Bapopik at AOL.COM Bapopik at AOL.COM
Tue Jun 26 11:26:29 UTC 2001


AUNT JEMIMA

   The Library of Congress's American Memory database has some very interesting Aunt Jemima items.  "Aunt Jemima" is entered in the RHHDAS.  There is also a book, THE STRANGE CAREER OF AUNT JEMIMA (Univ. of Virginia, 1998).
   The first Aunt Jemima was Nancy Green, who performed her culinary magic at the 1893 Chicago Fair.  Rosie Riles also comes up on the web, as does Anna Short Harrington.
   The "original Aunt Jemima" was probably not this white person in blackface, but here it is, from the NEW YORK HERALD TRIBUNE, 2 September 1937, pg. 14, col. 4:

_Mrs. Bernard Buried;_
_Original "Aunt Jemima"_
Likeness on Flour Posters; On
   Stage for 41 Years
   Mrs.
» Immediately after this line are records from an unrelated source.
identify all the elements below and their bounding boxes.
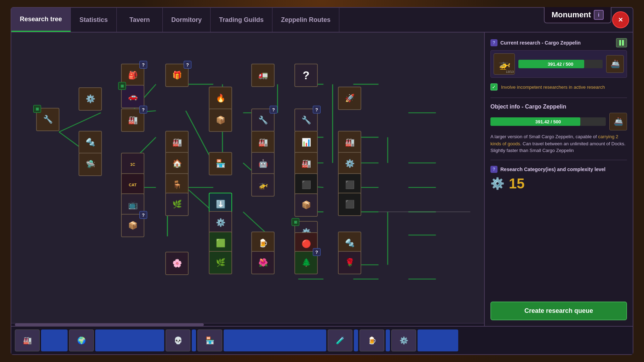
timeline-bar-segment <box>418 329 458 351</box>
tree-node[interactable]: 📊 <box>294 131 318 154</box>
timeline-bar-segment <box>224 329 326 351</box>
timeline-bar-segment <box>95 329 164 351</box>
tree-node[interactable]: 🌲? <box>294 251 318 274</box>
tree-node[interactable]: 🔩 <box>79 131 102 154</box>
tree-node[interactable]: 🛸 <box>79 153 102 176</box>
current-progress-bar: 391.42 / 500 <box>518 60 603 68</box>
current-research-thumb: 🚢 <box>606 55 624 73</box>
tree-node[interactable]: 🏪 <box>209 152 232 175</box>
main-window: Monument i × Research tree Statistics Ta… <box>11 7 633 355</box>
complexity-number: 15 <box>509 176 525 192</box>
tab-statistics[interactable]: Statistics <box>71 8 117 32</box>
create-research-queue-button[interactable]: Create research queue <box>490 302 627 320</box>
tree-node[interactable]: 🏭 <box>251 131 275 154</box>
tree-node[interactable]: 📦 <box>209 109 232 132</box>
tree-node[interactable]: 1C <box>121 153 144 176</box>
monument-title: Monument <box>552 10 591 19</box>
tree-node[interactable]: 🌿 <box>165 193 189 216</box>
timeline-item[interactable]: 🏪 <box>197 329 222 351</box>
tree-node[interactable]: 📦? <box>121 214 144 237</box>
timeline-bar-segment <box>386 329 390 351</box>
tabs-bar: Research tree Statistics Tavern Dormitor… <box>11 8 633 33</box>
tree-node[interactable]: 🤖 <box>251 152 275 175</box>
tree-node[interactable]: 🔧⊞ <box>36 108 59 131</box>
tree-node[interactable]: 🔧? <box>294 109 318 132</box>
content-area: 🔧⊞⚙️🔩🛸🎒?🚗⊞🏭?1CCAT📺📦?🎁?🏭🏠🪑🌿🌸🔥📦🏪⬇️⚙️🟩🌿🚛🔧?🏭… <box>11 33 633 326</box>
category-title-row: ? Research Category(ies) and complexity … <box>490 166 627 173</box>
tree-node[interactable]: 🌸 <box>165 252 189 275</box>
current-research-badge: ? <box>490 39 498 46</box>
tree-node[interactable]: 🚁 <box>251 173 275 197</box>
object-info-title: Object info - Cargo Zeppelin <box>490 104 627 110</box>
tab-research-tree[interactable]: Research tree <box>11 8 71 32</box>
timeline-bar-segment <box>354 329 358 351</box>
close-button[interactable]: × <box>612 11 629 28</box>
checkbox-label: Involve incompetent researchers in activ… <box>501 84 605 90</box>
current-research-section: ? Current research - Cargo Zeppelin 🚁 13… <box>490 38 627 78</box>
tree-panel[interactable]: 🔧⊞⚙️🔩🛸🎒?🚗⊞🏭?1CCAT📺📦?🎁?🏭🏠🪑🌿🌸🔥📦🏪⬇️⚙️🟩🌿🚛🔧?🏭… <box>11 33 484 326</box>
object-progress-row: 391.42 / 500 🚢 <box>490 113 627 130</box>
tab-zeppelin-routes[interactable]: Zeppelin Routes <box>272 8 339 32</box>
tree-node[interactable]: 🏠 <box>165 152 189 175</box>
category-title: Research Category(ies) and complexity le… <box>500 167 605 172</box>
object-description: A larger version of Small Cargo Zeppelin… <box>490 133 627 154</box>
tree-node[interactable]: ⚙️ <box>209 211 232 234</box>
timeline-bar-segment <box>192 329 196 351</box>
current-research-icon: 🚁 13/13 <box>494 53 515 75</box>
right-sidebar: ? Current research - Cargo Zeppelin 🚁 13… <box>484 33 633 326</box>
pause-button[interactable] <box>616 38 627 47</box>
object-info-section: Object info - Cargo Zeppelin 391.42 / 50… <box>490 104 627 154</box>
tree-node[interactable]: ⬛ <box>338 193 361 216</box>
category-badge: ? <box>490 166 498 173</box>
tree-node[interactable]: 🚗⊞ <box>121 85 144 108</box>
timeline-item[interactable]: 🌍 <box>69 329 94 351</box>
timeline-bar-segment <box>41 329 68 351</box>
tree-node[interactable]: ⚙️ <box>338 152 361 175</box>
tree-node[interactable]: 🏭? <box>121 109 144 132</box>
current-research-box: 🚁 13/13 391.42 / 500 🚢 <box>490 50 627 78</box>
incompetent-checkbox[interactable]: ✓ <box>490 83 498 90</box>
object-progress-bar: 391.42 / 500 <box>490 117 606 126</box>
incompetent-researchers-row[interactable]: ✓ Involve incompetent researchers in act… <box>490 82 627 92</box>
current-research-progress: 391.42 / 500 <box>518 60 603 68</box>
current-research-title: ? Current research - Cargo Zeppelin <box>490 39 581 46</box>
timeline-item[interactable]: 🍺 <box>360 329 384 351</box>
tab-trading-guilds[interactable]: Trading Guilds <box>211 8 272 32</box>
category-section: ? Research Category(ies) and complexity … <box>490 166 627 192</box>
tree-node[interactable]: 🌿 <box>209 251 232 274</box>
timeline-item[interactable]: 💀 <box>166 329 190 351</box>
timeline-item[interactable]: 🏭 <box>15 329 40 351</box>
tree-node[interactable]: 📦 <box>294 193 318 217</box>
tree-scrollbar-thumb[interactable] <box>15 323 204 326</box>
tab-dormitory[interactable]: Dormitory <box>163 8 211 32</box>
object-thumb: 🚢 <box>609 113 627 130</box>
timeline-bar: 🏭 🌍 💀 🏪 🧪 🍺 ⚙️ <box>11 326 633 354</box>
tree-node[interactable]: 🌺 <box>251 251 275 274</box>
complexity-row: ⚙️ 15 <box>490 176 627 192</box>
tree-node[interactable]: 🔧? <box>251 109 275 132</box>
tree-node[interactable]: ⚙️ <box>79 87 102 111</box>
timeline-item[interactable]: ⚙️ <box>391 329 416 351</box>
tree-node[interactable]: 🚀 <box>338 87 361 110</box>
timeline-item[interactable]: 🧪 <box>328 329 352 351</box>
divider-2 <box>490 160 627 160</box>
complexity-icon: ⚙️ <box>490 177 505 190</box>
tree-node[interactable]: 🚛 <box>251 64 275 87</box>
tree-node[interactable]: 🏭 <box>165 131 189 154</box>
tree-node[interactable]: 🔥 <box>209 87 232 110</box>
tree-node[interactable]: 🏭 <box>294 152 318 175</box>
tree-scrollbar[interactable] <box>11 323 484 326</box>
tab-tavern[interactable]: Tavern <box>117 8 163 32</box>
info-button[interactable]: i <box>594 10 604 20</box>
tree-node[interactable]: ? <box>294 64 318 87</box>
divider-1 <box>490 98 627 98</box>
spacer <box>490 196 627 298</box>
tree-node[interactable]: 🎁? <box>165 64 189 87</box>
tree-node[interactable]: 🏭 <box>338 131 361 154</box>
tree-node[interactable]: 🌹 <box>338 251 361 274</box>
Mary Bernard, the original "Aunt Jemima," whose likeness appeared on subway posters and other advertising mediums for the pancake flour for more than twenty years, was buried yesterday in Cedar Groves Cemetery, Flushing, Queens.  Mrs. Bernard, known on the stage as May Dean, died Saturday in Queens General Hospital, Jamaica, after an operation.
   Mrs. Bernard had been on the stage for forty-one years and last appeared in "Mississippi."  She was a dancer and comedienne and appeared in blackface.  Recently she had been in several short motion pictures.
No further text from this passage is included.